---------- SUPPLIED ENTRIES ----------

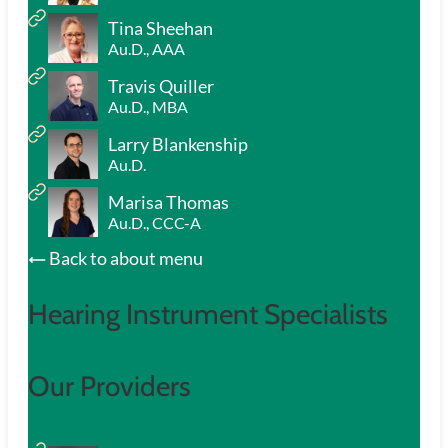
Tina Sheehan
Au.D., AAA
Travis Quiller
Au.D., MBA
Larry Blankenship
Au.D.
Marisa Thomas
Au.D., CCC-A
Back to about menu
Hearing Instrument Specialists
Our Providers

----------

> [ABOUT THIS EXERCISE] Send back the data above word for word, with the pictures left out.

> [ANSWER BOX]
Tina Sheehan
Au.D., AAA
Travis Quiller
Au.D., MBA
Larry Blankenship
Au.D.
Marisa Thomas
Au.D., CCC-A
Back to about menu
Hearing Instrument Specialists
Our Providers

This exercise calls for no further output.